Moon asks for public support to counter Tokyo
“Global economic conditions have worsened, and Japan’s export restrictions have been added, and the people have many worries about our economy,” Moon said Monday. “The government is preparing short-term and fundamental resolutions as well as making efforts to find a diplomatic resolution.”
Moon then encouraged the nation to address the crisis by localizing the manufacturing of essential components and materials.
“We became aware that having the upper hand in industrial competitiveness is crucial in order to continue equal and mutually beneficial trade in a system that relies on international division of labor,” Moon said. “We have overtaken Japan’s absolute superiority in many industries, such as home appliances, electronics, semiconductors and shipbuilding, one after another. We can do it again.”
Moon made the remarks ahead of a weekly meeting of senior secretaries at the Blue House. He skipped the harsh rhetoric toward Japan this time, a change from almost daily messages condemning the neighboring country and its leaders throughout last week. Instead, he appealed to the public to counter Japan in cooperation with the government.
Noting the rapid increase in the number of new start-ups and continued investments in them despite the lowered economic growth rate projections, Moon vowed to push forward with administration policies concerning new technology firms.
“When the national economy is threatened by the technology hegemony that violates the free trade order, innovative new technologies can be an important resolution,” Moon said, criticizing Japan without mentioning it by name. He then said the government will stimulate innovation in the component and material industries in particular.
Moon urged the public to increase domestic consumption and take vacations at home in order to make up for the expected decline in growth due to slow exports. The appeal was made amid the Korean public’s snowballing boycott of Japanese products and tourist destinations in Japan.
While Moon has paused in his direct condemnations of Japan, the Blue House still warned Monday that Japanese Prime Minister Shinzo Abe must be cautious when he addresses the escalating diplomatic row between the two countries.
“He must stay in line,” Ko Min-jung, presidential spokeswoman, said Monday morning. “And he must make the best efforts for future cooperation of the two countries.”
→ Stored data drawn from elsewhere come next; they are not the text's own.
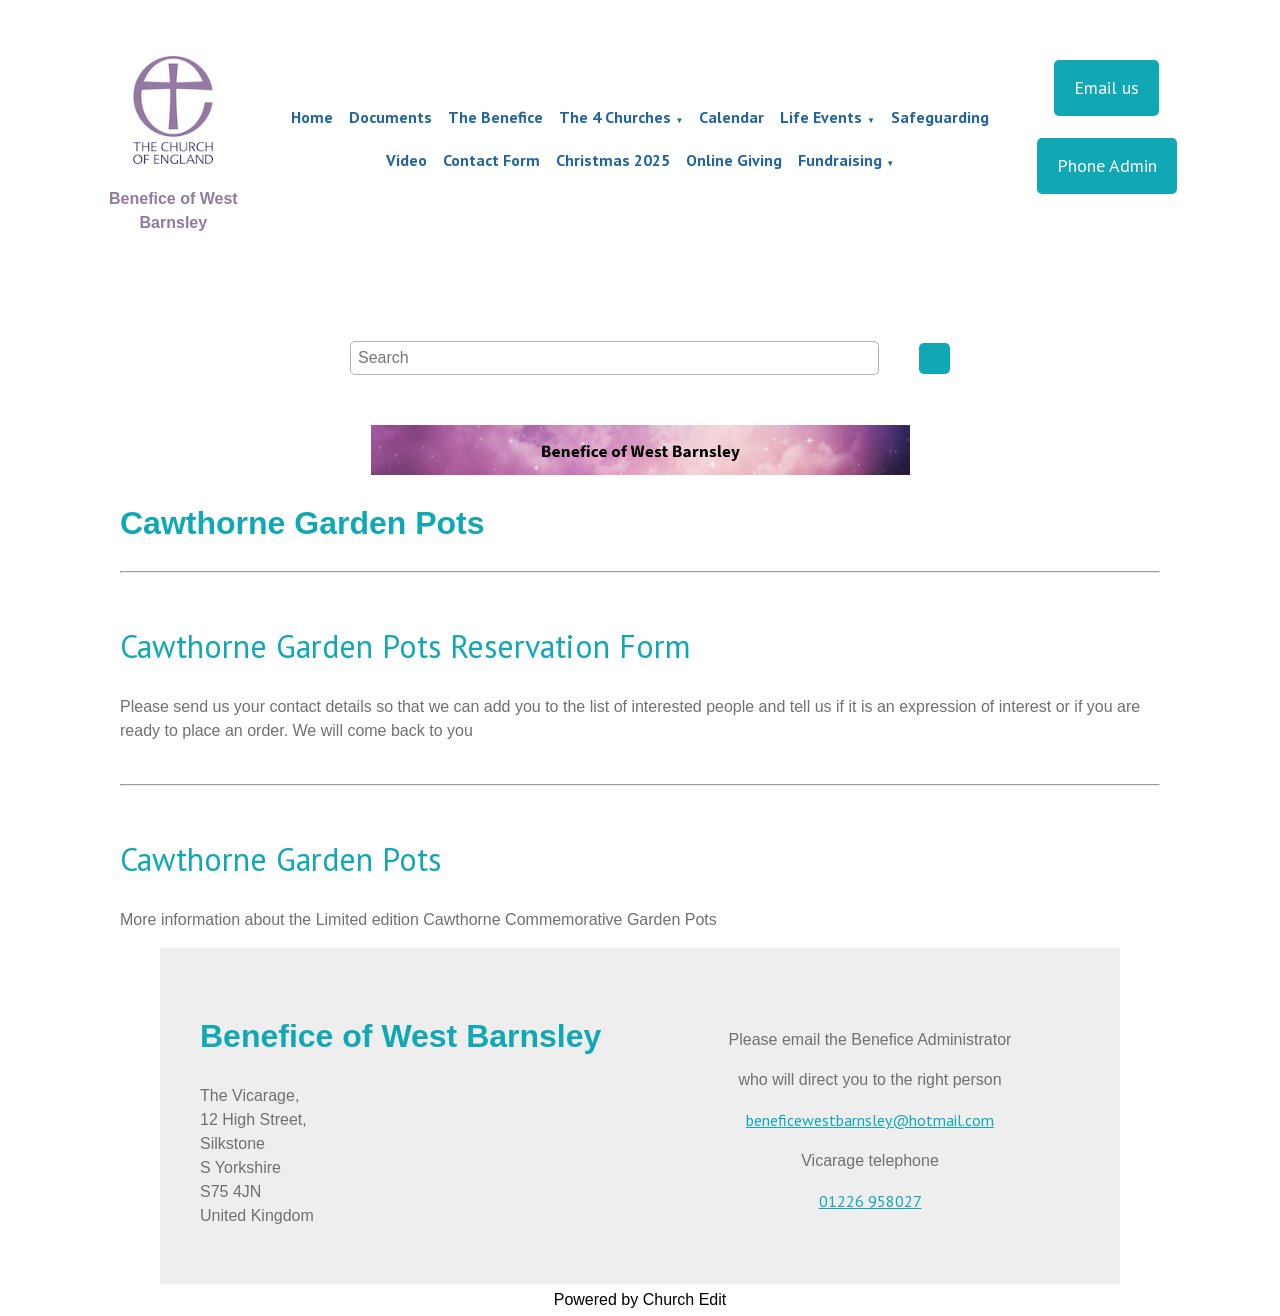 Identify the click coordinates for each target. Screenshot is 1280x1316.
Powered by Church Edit (640, 1299)
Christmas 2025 (613, 160)
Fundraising (840, 160)
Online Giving (734, 160)
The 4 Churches (615, 117)
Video (406, 160)
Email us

Ko was reacting to the Japanese leader’s demand for a “proper” response from Korea in order for talks to be held on the escalating crisis. “I want to ask him if he thinks the Korean government had not responded properly until now,” Ko said. “We have always responded.”
Abe told the Asahi TV on Sunday evening that a “constructive discussion is only possible when Korea presents a proper response.” He also argued that Korea is violating the 1965 bilateral claims settlement agreement, adding that Korean forced labor victim demands for Japanese reparations are against the accord.
“We have repeatedly informed them of our position that a two-track approach must be used for Korea-Japan relations to separate the future from the past,” Ko said. “And our stance remains unchanged. We made diplomatic efforts in the past. We are still doing so now, and will do so in the future.” Ko pointed out that Abe has been flip-flopping on the justification for Tokyo’s export restrictions. “He said it was a security issue, and later changed to say it was a historical issue,” Ko said. “Then, he said it was a security issue, and today, he is saying it is a historical issue.”
The ruling Democratic Party (DP) also used strong words to criticize Japan and prepare the public for the upcoming crisis.
Following Abe’s election victory, Japan will intensify “its attempts to invade the Korean economy,” DP Chairman Lee Hae-chan said Monday.
He said Japan is expected to exclude Korea at end of July or early August from the “white list” of countries qualified for strategic exports with minimal restrictions.
Rep. Choi Jae-sung, an ally of Moon who is heading the DP’s special committee to counter Japan’s economic retaliation, said Korea will respond in a “horizontal” manner if Japan takes Korea off the white list.
He, however, refused to elaborate what they are, although he said Korea won’t impose the same kinds of export restrictions.
“We have no intention to counter Japan with the same unfair measures that are unacceptable in the international community,” he said.
Later in the afternoon, the Foreign Affairs and Unification Committee of the National Assembly adopted a resolution urging Japan immediately rescind its retaliatory trade restrictions.
The lawmakers of the ruling and opposition parties unilaterally supported the resolution, which urged both Korea and Japan to initiate efforts to find a diplomatic resolution.